Assignment
From the entries below, count the lines with "Find". Write only the count.

Entries supplied
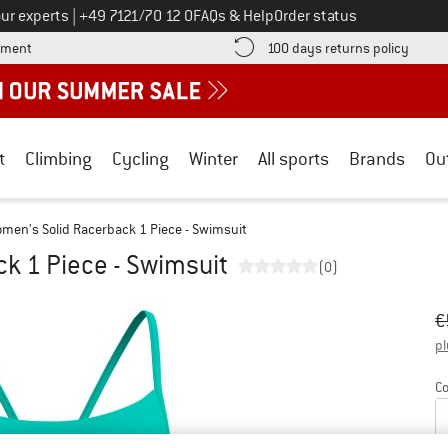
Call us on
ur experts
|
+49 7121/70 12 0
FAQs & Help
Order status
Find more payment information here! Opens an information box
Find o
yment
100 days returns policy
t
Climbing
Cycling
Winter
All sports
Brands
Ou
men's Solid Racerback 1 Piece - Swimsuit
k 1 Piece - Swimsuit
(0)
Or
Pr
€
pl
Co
--
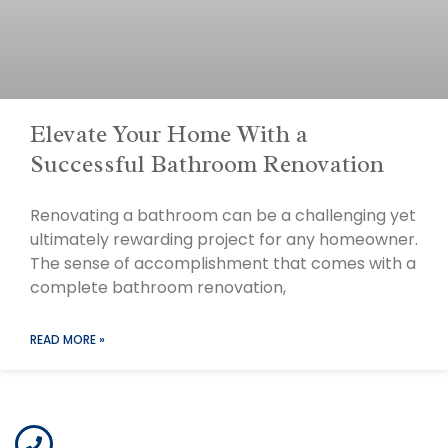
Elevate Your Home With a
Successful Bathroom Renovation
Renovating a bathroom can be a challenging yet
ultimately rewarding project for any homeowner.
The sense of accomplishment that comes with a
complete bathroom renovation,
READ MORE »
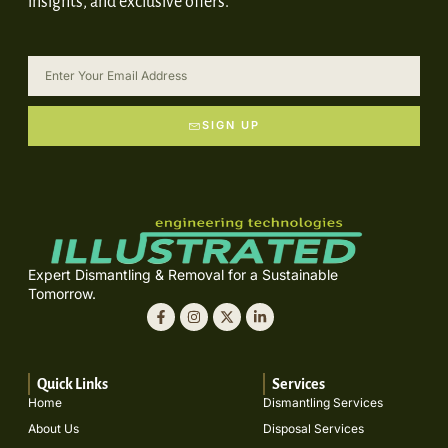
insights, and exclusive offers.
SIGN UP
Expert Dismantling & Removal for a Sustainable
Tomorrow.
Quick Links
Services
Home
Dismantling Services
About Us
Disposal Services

Answer for the task
2